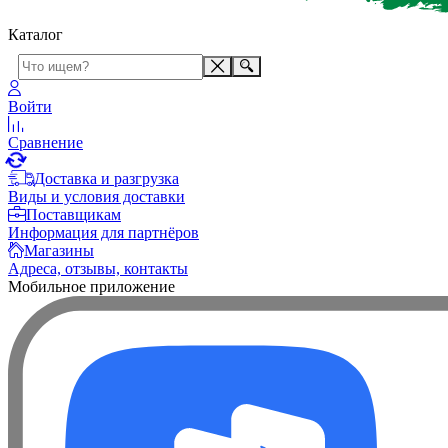
Каталог
Войти
Сравнение
Доставка и разгрузка
Виды и условия доставки
Поставщикам
Информация для партнёров
Магазины
Адреса, отзывы, контакты
Мобильное приложение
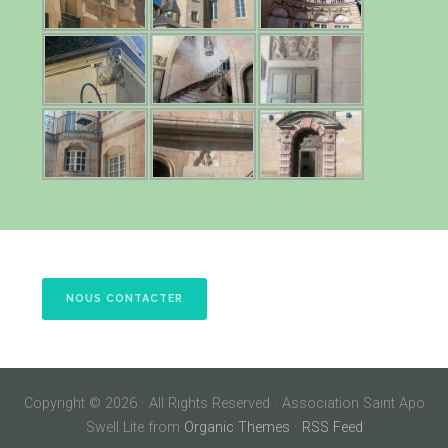
NOUS CONTACTER
Copyright © 2026 · All Rights Reserved · Association Saint Apo
Swell Lite from
Organic Themes
·
RSS Feed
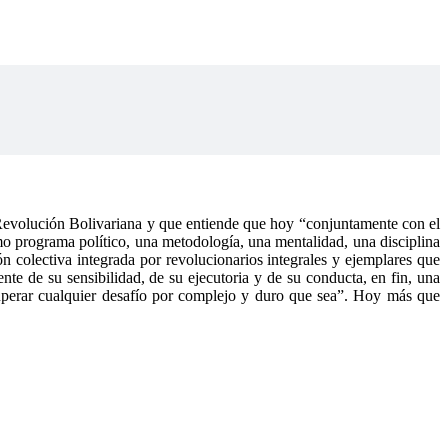
Revolución Bolivariana y que entiende que hoy “conjuntamente con el
ismo programa político, una metodología, una mentalidad, una disciplina
ón colectiva integrada por revolucionarios integrales y ejemplares que
nte de su sensibilidad, de su ejecutoria y de su conducta, en fin, una
 superar cualquier desafío por complejo y duro que sea”. Hoy más que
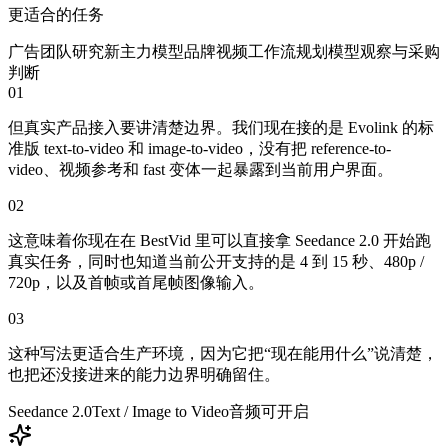
更适合的任务
广告团队研究新主力模型
品牌视频工作流规划
模型观察与采购
判断
01
但真实产品接入要讲清楚边界。我们现在接的是 Evolink 的标
准版 text-to-video 和 image-to-video，没有把 reference-to-
video、视频参考和 fast 变体一起暴露到当前用户界面。
02
这意味着你现在在 BestVid 里可以直接拿 Seedance 2.0 开始跑
真实任务，同时也知道当前公开支持的是 4 到 15 秒、480p /
720p，以及首帧或首尾帧图像输入。
03
这种写法更适合生产环境，因为它把“现在能用什么”说清楚，
也把还没接进来的能力边界明确留住。
Seedance 2.0
Text / Image to Video
音频可开启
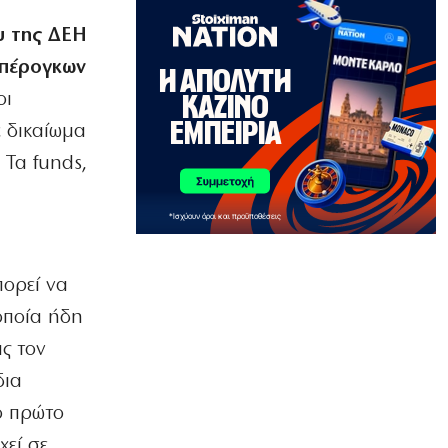
ΠΑΡΑΠΟΛΙΤΙΚΑ
υ της ΔΕΗ
Μεταναστευτικό, φωτιές και
κυβερνητική διαχείριση
υπέρογκων
7|08|2026 | 21:30
οι
ΕΛΛΑΔΑ
ε δικαίωμα
Χανιά: Αναστέλλονται τα τακτικά
 Τα funds,
ραντεβού αγγειοχειρουργού λόγω
κλοπής
7|08|2026 | 21:20
ΕΛΛΑΔΑ
Εμφύλιος στις λαϊκές αγορές
πορεί να
7|08|2026 | 21:10
 οποία ήδη
ΗΡΕΜΟΛΟΓΙΟ
ας τον
Ασύστολο… πρωθυπουργικό δούλεμα
πάνω στις στάχτες της Αττικής
δια
7|08|2026 | 21:00
ο πρώτο
χεί σε
Ο κοριός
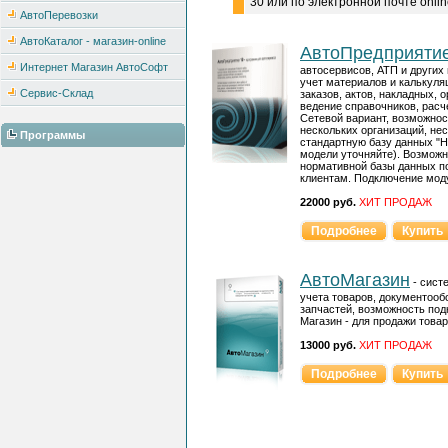
30 или по электронной почте online
АвтоПеревозки
АвтоКаталог - магазин-online
АвтоПредприятие
Интернет Магазин АвтоСофт
автосервисов, АТП и других
учет материалов и калькуляц
Сервис-Склад
заказов, актов, накладных, 
ведение справочников, расче
Сетевой вариант, возможно
нескольких организаций, не
Программы
стандартную базу данных "
модели уточняйте). Возмож
нормативной базы данных п
клиентам. Подключение мод
22000 руб.
ХИТ ПРОДАЖ
Подробнее
Купить
АвтоМагазин
- сист
учета товаров, документооб
запчастей, возможность по
Магазин - для продажи товар
13000 руб.
ХИТ ПРОДАЖ
Подробнее
Купить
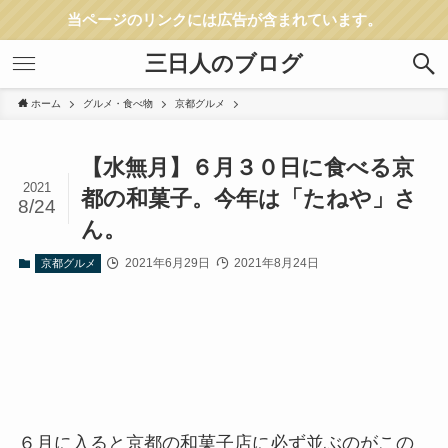
当ページのリンクには広告が含まれています。
三日人のブログ
ホーム
グルメ・食べ物
京都グルメ
【水無月】６月３０日に食べる京
2021
都の和菓子。今年は「たねや」さ
8/24
ん。
2021年6月29日
2021年8月24日
京都グルメ
６月に入ると京都の和菓子店に必ず並ぶのがこの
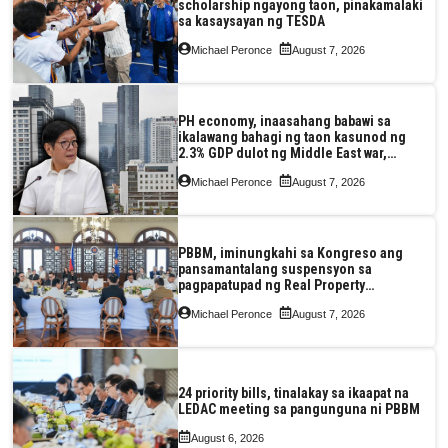
scholarship ngayong taon, pinakamalaki
sa kasaysayan ng TESDA
Michael Peronce
August 7, 2026
PH economy, inaasahang babawi sa
ikalawang bahagi ng taon kasunod ng
2.3% GDP dulot ng Middle East war,
pagkaantala ng public construction
Michael Peronce
August 7, 2026
PBBM, iminungkahi sa Kongreso ang
pansamantalang suspensyon sa
pagpapatupad ng Real Property
Valuation and Assessment Reform Act
Michael Peronce
August 7, 2026
24 priority bills, tinalakay sa ikaapat na
LEDAC meeting sa pangunguna ni PBBM
August 6, 2026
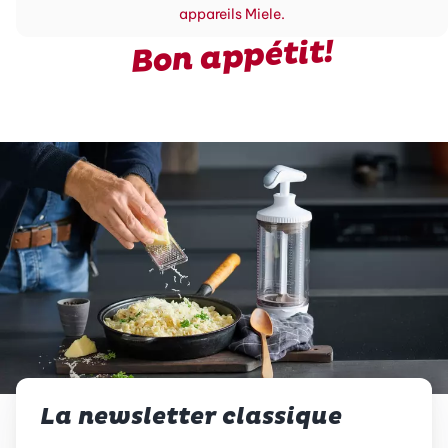
appareils Miele.
Bon appétit!
La newsletter classique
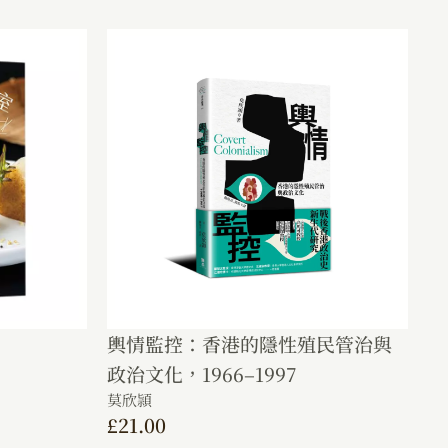
輿情監控：香港的隱性殖民管治與
政治文化，1966–1997
莫欣頴
£
21.00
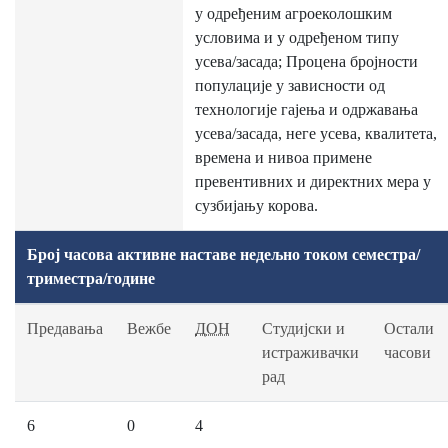
у одређеним агроеколошким
условима и у одређеном типу
усева/засада; Процена бројности
популације у зависности од
технологије гајења и одржавања
усева/засада, неге усева, квалитета,
времена и нивоа примене
превентивних и директних мера у
сузбијању корова.
Број часова активне наставе недељно током семестра/
триместра/године
Предавања
Вежбе
ДОН
Студијски и
Остали
истраживачки
часови
рад
6
0
4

Instructions to follow ->
The lines wanted are those from the one with "технологије гајења и одржавања" through the last line of the records, repeated exactly and with both ends included.

Finished task ->
технологије гајења и одржавања
усева/засада, неге усева, квалитета,
времена и нивоа примене
превентивних и директних мера у
сузбијању корова.
Број часова активне наставе недељно током семестра/
триместра/године
Предавања
Вежбе
ДОН
Студијски и
Остали
истраживачки
часови
рад
6
0
4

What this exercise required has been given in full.